▶ _EXERCISE_
All of the records below should be retyped exactly, with no pictures included.

▶ _RECORDS FOR PROCESSING_
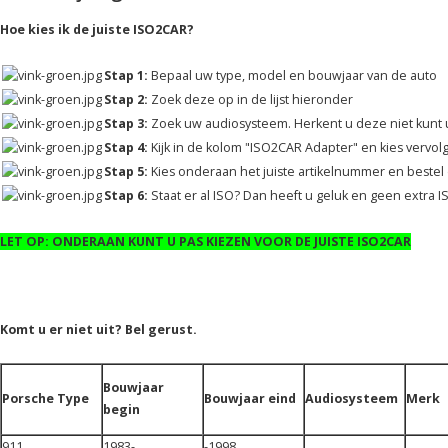
Hoe kies ik de juiste ISO2CAR?
Stap 1:
Bepaal uw type, model en bouwjaar van de auto
Stap 2:
Zoek deze op in de lijst hieronder
Stap 3:
Zoek uw audiosysteem. Herkent u deze niet kunt u
Stap 4:
Kijk in de kolom "ISO2CAR Adapter" en kies vervol
Stap 5:
Kies onderaan het juiste artikelnummer en bestel d
Stap 6:
Staat er al ISO? Dan heeft u geluk en geen extra 
LET OP: ONDERAAN KUNT U PAS KIEZEN VOOR DE JUISTE ISO2CAR
Komt u er niet uit? Bel gerust.
Bouwjaar
Porsche Type
Bouwjaar eind
Audiosysteem
Merk
begin
911
1983-
-1998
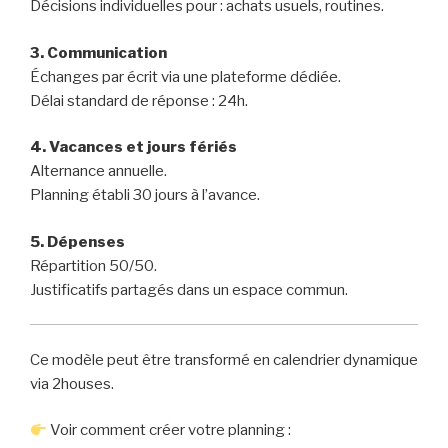
Décisions individuelles pour : achats usuels, routines.
3. Communication
Échanges par écrit via une plateforme dédiée.
Délai standard de réponse : 24h.
4. Vacances et jours fériés
Alternance annuelle.
Planning établi 30 jours à l’avance.
5. Dépenses
Répartition 50/50.
Justificatifs partagés dans un espace commun.
Ce modèle peut être transformé en calendrier dynamique
via 2houses.
Voir comment créer votre planning :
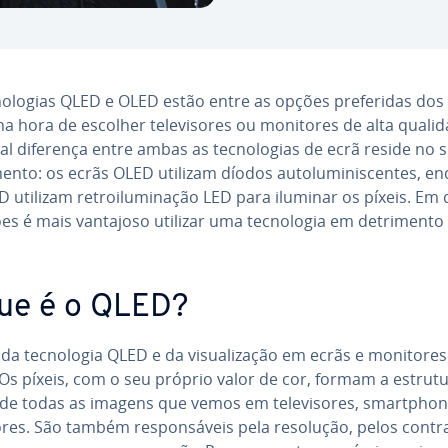
no­lo­gias QLED e OLED estão entre as opções pre­fe­ri­das dos ut
na hora de escolher te­le­vi­so­res ou monitores de alta quali
al diferença entre ambas as tec­no­lo­gias de ecrã reside no 
­mento: os ecrãs OLED utilizam díodos au­to­lu­mi­nis­cen­tes, 
 utilizam re­troi­lu­mi­na­ção LED para iluminar os píxeis. Em
es é mais vantajoso utilizar uma tec­no­lo­gia em de­tri­mento
ue é o QLED?
da tec­no­lo­gia QLED e da vi­su­a­li­za­ção em ecrãs e monitore
 Os píxeis, com o seu próprio valor de cor, formam a estrut
de todas as imagens que vemos em te­le­vi­so­res, smartpho­
es. São também res­pon­sá­veis pela resolução, pelos con­tra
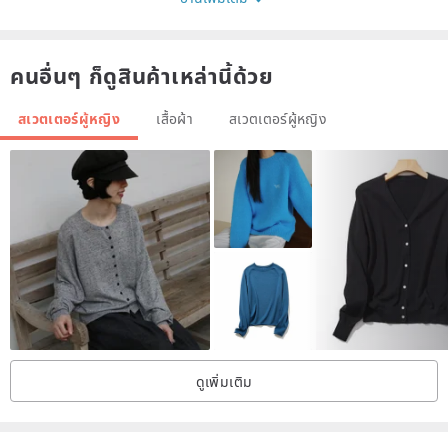
คนอื่นๆ ก็ดูสินค้าเหล่านี้ด้วย
สเวตเตอร์ผู้หญิง
เสื้อผ้า
สเวตเตอร์ผู้หญิง
ดูเพิ่มเติม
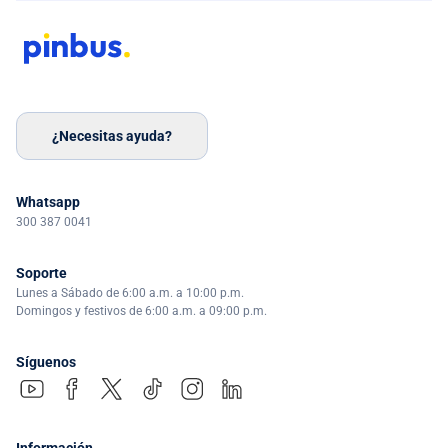
¿Necesitas ayuda?
Whatsapp
300 387 0041
Soporte
Lunes a Sábado de 6:00 a.m. a 10:00 p.m.
Domingos y festivos de 6:00 a.m. a 09:00 p.m.
Síguenos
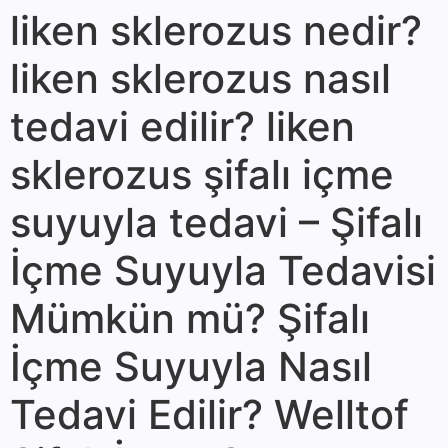
liken sklerozus nedir?
liken sklerozus nasıl
tedavi edilir? liken
sklerozus şifalı içme
suyuyla tedavi – Şifalı
İçme Suyuyla Tedavisi
Mümkün mü? Şifalı
İçme Suyuyla Nasıl
Tedavi Edilir? Welltof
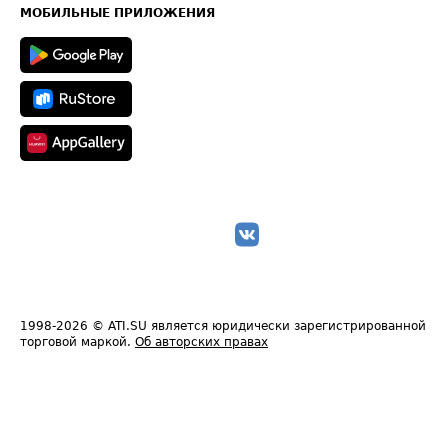
Техническая информация
МОБИЛЬНЫЕ ПРИЛОЖЕНИЯ
1998-2026
© ATI.SU является юридически зарегистрированной
торговой маркой.
Об авторских правах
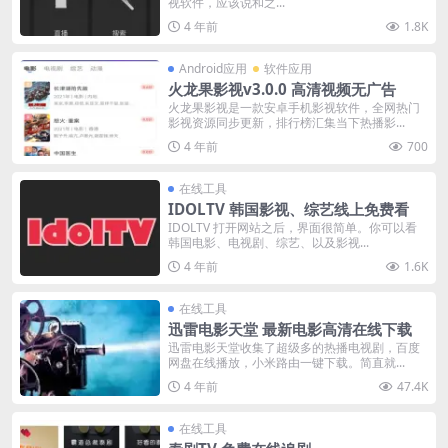
视软件，应该说和之...
4 年前
1.8K
Android应用
软件应用
火龙果影视v3.0.0 高清视频无广告
火龙果影视是一款安卓手机影视软件，全网热门
影视资源同步更新，排行榜汇集当下热播影...
4 年前
700
在线工具
IDOLTV 韩国影视、综艺线上免费看
IDOLTV 打开网站之后，界面很简单。你可以看
韩国电影、电视剧、综艺、以及影视...
4 年前
1.6K
在线工具
迅雷电影天堂 最新电影高清在线下载
迅雷电影天堂收集了超级多的热播电视剧，百度
网盘在线播放，小米路由一键下载。简直就...
4 年前
47.4K
在线工具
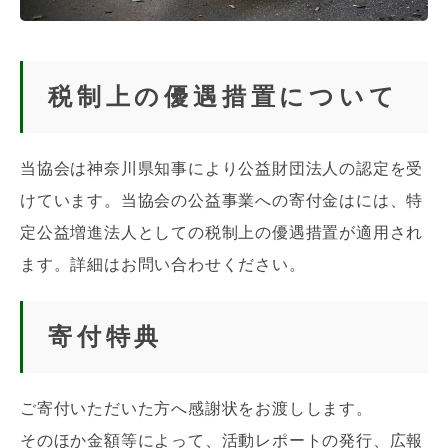
税制上の優遇措置について
当協会は神奈川県知事により公益財団法人の認定を受
けています。当協会の公益事業への寄付金はには、特
定公益増進法人としての税制上の優遇措置が適用され
ます。詳細はお問い合わせください。
寄付特典
ご寄付いただいた方へ感謝状をお渡しします。
そのほか金額等によって、活動レポートの発行、広報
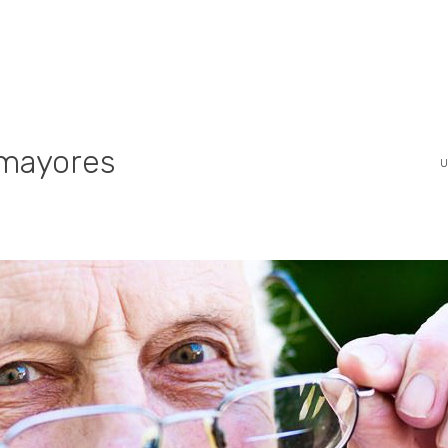
 mayores
U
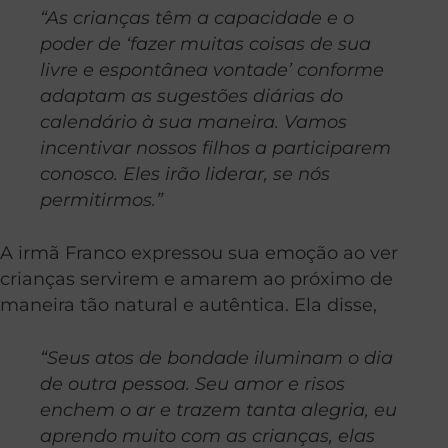
“As crianças têm a capacidade e o
poder de ‘fazer muitas coisas de sua
livre e espontânea vontade’ conforme
adaptam as sugestões diárias do
calendário à sua maneira. Vamos
incentivar nossos filhos a participarem
conosco. Eles irão liderar, se nós
permitirmos.”
A irmã Franco expressou sua emoção ao ver
crianças servirem e amarem ao próximo de
maneira tão natural e autêntica. Ela disse,
“Seus atos de bondade iluminam o dia
de outra pessoa. Seu amor e risos
enchem o ar e trazem tanta alegria, eu
aprendo muito com as crianças, elas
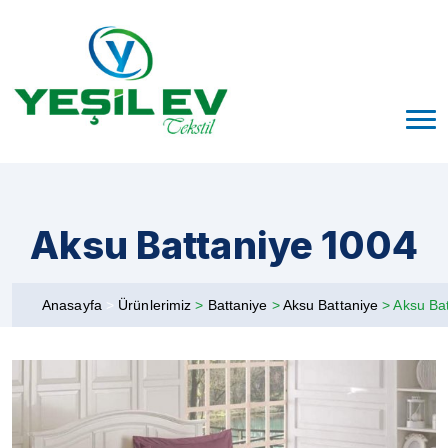
Aksu Battaniye 1004
Anasayfa
>
Ürünlerimiz
>
Battaniye
>
Aksu Battaniye
>
Aksu Ba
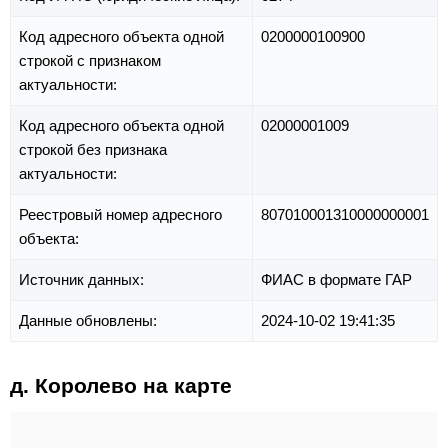
Код адресного объекта одной
0200000100900
строкой с признаком
актуальности:
Код адресного объекта одной
02000001009
строкой без признака
актуальности:
Реестровый номер адресного
807010001310000000001
объекта:
Источник данных:
ФИАС в формате ГАР
Данные обновлены:
2024-10-02 19:41:35
д. Королево на карте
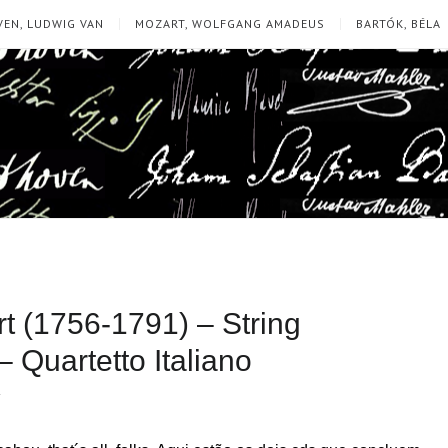
EN, LUDWIG VAN
MOZART, WOLFGANG AMADEUS
BARTÓK, BÉLA
 (1756-1791) – String
 Quartetto Italiano
T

▶ _YOUR SOLUTION_
Hoe kies ik de juiste ISO2CAR?
Stap 1:
Bepaal uw type, model en bouwjaar van de auto
Stap 2:
Zoek deze op in de lijst hieronder
Stap 3:
Zoek uw audiosysteem. Herkent u deze niet kunt u
Stap 4:
Kijk in de kolom "ISO2CAR Adapter" en kies vervol
Stap 5:
Kies onderaan het juiste artikelnummer en bestel d
Stap 6:
Staat er al ISO? Dan heeft u geluk en geen extra 
LET OP: ONDERAAN KUNT U PAS KIEZEN VOOR DE JUISTE ISO2CAR
Komt u er niet uit? Bel gerust.
Bouwjaar
Porsche Type
Bouwjaar eind
Audiosysteem
Merk
begin
911
1983-
-1998
Décisions individuelles pour : achats usuels, routines.
3. Communication
Échanges par écrit via une plateforme dédiée.
Délai standard de réponse : 24h.
4. Vacances et jours fériés
Alternance annuelle.
Planning établi 30 jours à l’avance.
5. Dépenses
Répartition 50/50.
Justificatifs partagés dans un espace commun.
Ce modèle peut être transformé en calendrier dynamique
via 2houses.
Voir comment créer votre planning :
no­lo­gias QLED e OLED estão entre as opções pre­fe­ri­das dos ut
na hora de escolher te­le­vi­so­res ou monitores de alta quali
al diferença entre ambas as tec­no­lo­gias de ecrã reside no 
­mento: os ecrãs OLED utilizam díodos au­to­lu­mi­nis­cen­tes, 
 utilizam re­troi­lu­mi­na­ção LED para iluminar os píxeis. Em
es é mais vantajoso utilizar uma tec­no­lo­gia em de­tri­mento
ue é o QLED?
da tec­no­lo­gia QLED e da vi­su­a­li­za­ção em ecrãs e monitore
 Os píxeis, com o seu próprio valor de cor, formam a estrut
de todas as imagens que vemos em te­le­vi­so­res, smartpho­
es. São também res­pon­sá­veis pela resolução, pelos con­tra
คนอื่นๆ ก็ดูสินค้าเหล่านี้ด้วย
สเวตเตอร์ผู้หญิง
เสื้อผ้า
สเวตเตอร์ผู้หญิง
ดูเพิ่มเติม
¿Necesitas ayuda?
Whatsapp
300 387 0041
Soporte
Lunes a Sábado de 6:00 a.m. a 10:00 p.m.
Domingos y festivos de 6:00 a.m. a 09:00 p.m.
Síguenos
liken sklerozus nedir?
liken sklerozus nasıl
tedavi edilir? liken
sklerozus şifalı içme
suyuyla tedavi – Şifalı
İçme Suyuyla Tedavisi
Mümkün mü? Şifalı
İçme Suyuyla Nasıl
Tedavi Edilir? Welltof
Техническая информация
МОБИЛЬНЫЕ ПРИЛОЖЕНИЯ
1998-2026
© ATI.SU является юридически зарегистрированной
торговой маркой.
Об авторских правах
视软件，应该说和之...
4 年前
1.8K
Android应用
软件应用
火龙果影视v3.0.0 高清视频无广告
火龙果影视是一款安卓手机影视软件，全网热门
影视资源同步更新，排行榜汇集当下热播影...
4 年前
700
在线工具
IDOLTV 韩国影视、综艺线上免费看
IDOLTV 打开网站之后，界面很简单。你可以看
韩国电影、电视剧、综艺、以及影视...
4 年前
1.6K
在线工具
迅雷电影天堂 最新电影高清在线下载
迅雷电影天堂收集了超级多的热播电视剧，百度
网盘在线播放，小米路由一键下载。简直就...
4 年前
47.4K
在线工具
税制上の優遇措置について
当協会は神奈川県知事により公益財団法人の認定を受
けています。当協会の公益事業への寄付金はには、特
定公益増進法人としての税制上の優遇措置が適用され
ます。詳細はお問い合わせください。
寄付特典
ご寄付いただいた方へ感謝状をお渡しします。
そのほか金額等によって、活動レポートの発行、広報
 mayores
U
“As crianças têm a capacidade e o
poder de ‘fazer muitas coisas de sua
livre e espontânea vontade’ conforme
adaptam as sugestões diárias do
calendário à sua maneira. Vamos
incentivar nossos filhos a participarem
conosco. Eles irão liderar, se nós
permitirmos.”
A irmã Franco expressou sua emoção ao ver
crianças servirem e amarem ao próximo de
maneira tão natural e autêntica. Ela disse,
“Seus atos de bondade iluminam o dia
de outra pessoa. Seu amor e risos
enchem o ar e trazem tanta alegria, eu
aprendo muito com as crianças, elas
Aksu Battaniye 1004
Anasayfa
>
Ürünlerimiz
>
Battaniye
>
Aksu Battaniye
>
Aksu Ba
Код адресного объекта одной
0200000100900
строкой с признаком
актуальности:
Код адресного объекта одной
02000001009
строкой без признака
актуальности:
Реестровый номер адресного
807010001310000000001
объекта:
Источник данных:
ФИАС в формате ГАР
Данные обновлены:
2024-10-02 19:41:35
д. Королево на карте
EN, LUDWIG VAN
MOZART, WOLFGANG AMADEUS
BARTÓK, BÉLA
 (1756-1791) – String
 Quartetto Italiano
T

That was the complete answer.